#### PROVIDED DATA

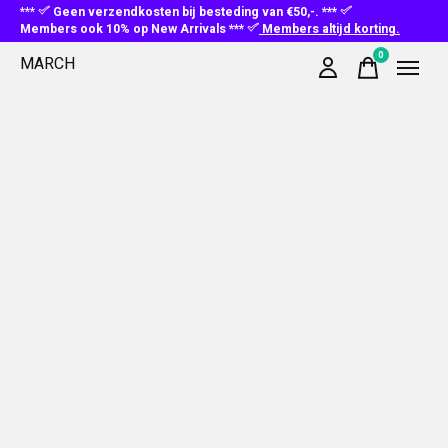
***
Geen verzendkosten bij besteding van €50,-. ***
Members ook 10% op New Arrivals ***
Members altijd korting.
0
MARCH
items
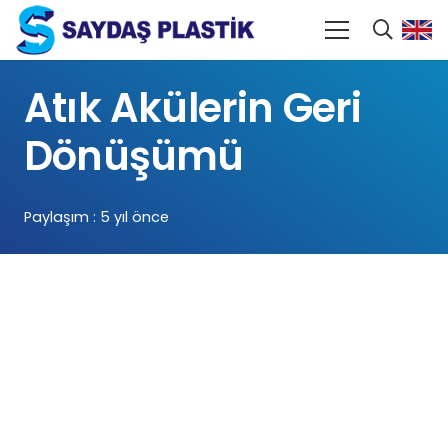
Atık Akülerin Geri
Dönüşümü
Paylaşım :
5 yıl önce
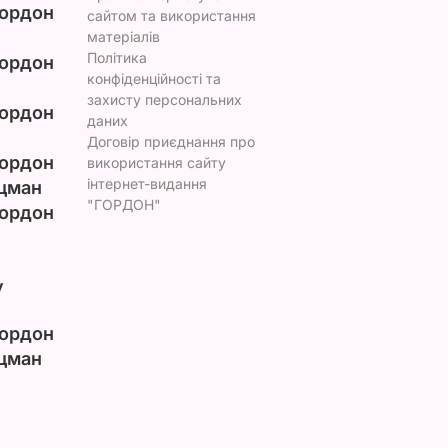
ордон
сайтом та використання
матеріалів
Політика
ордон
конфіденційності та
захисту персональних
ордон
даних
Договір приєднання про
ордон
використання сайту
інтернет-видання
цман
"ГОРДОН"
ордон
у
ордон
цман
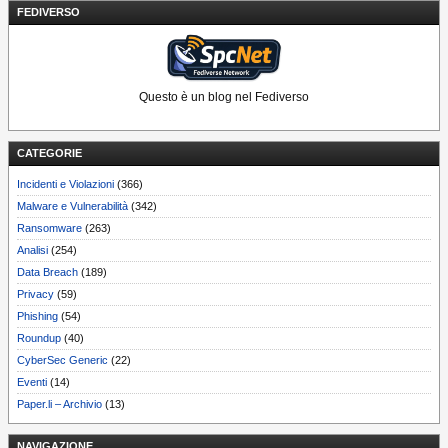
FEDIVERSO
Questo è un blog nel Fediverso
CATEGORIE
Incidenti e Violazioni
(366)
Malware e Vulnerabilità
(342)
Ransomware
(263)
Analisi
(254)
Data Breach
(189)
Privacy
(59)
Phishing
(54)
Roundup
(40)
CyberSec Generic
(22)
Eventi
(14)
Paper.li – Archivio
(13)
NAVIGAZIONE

---

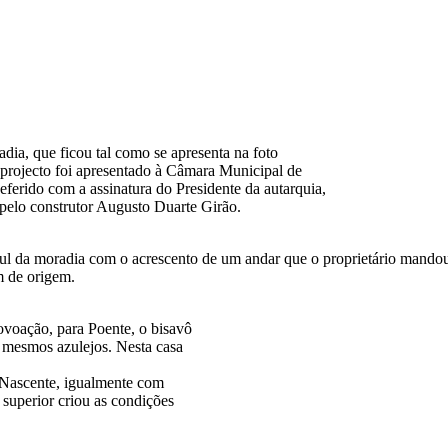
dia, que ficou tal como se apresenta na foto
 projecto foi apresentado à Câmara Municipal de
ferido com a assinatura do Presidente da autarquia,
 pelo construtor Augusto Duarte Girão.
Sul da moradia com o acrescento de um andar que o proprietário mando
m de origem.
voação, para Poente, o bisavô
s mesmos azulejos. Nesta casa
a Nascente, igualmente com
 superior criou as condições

* * *

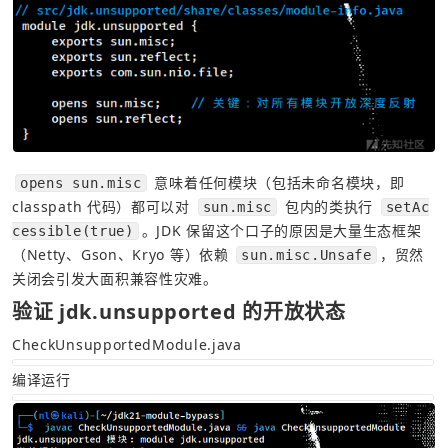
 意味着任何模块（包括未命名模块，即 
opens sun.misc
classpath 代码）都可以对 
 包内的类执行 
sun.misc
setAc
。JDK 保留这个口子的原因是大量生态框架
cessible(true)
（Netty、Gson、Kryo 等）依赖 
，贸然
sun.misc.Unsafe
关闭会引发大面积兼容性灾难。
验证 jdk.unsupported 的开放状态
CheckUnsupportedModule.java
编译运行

#### EXERCISE
Within the listing above, find every line containing the string "misc" and return it.

#### OUTPUT FOR THIS TASK
opens sun.misc
sun.misc
sun.misc.Unsafe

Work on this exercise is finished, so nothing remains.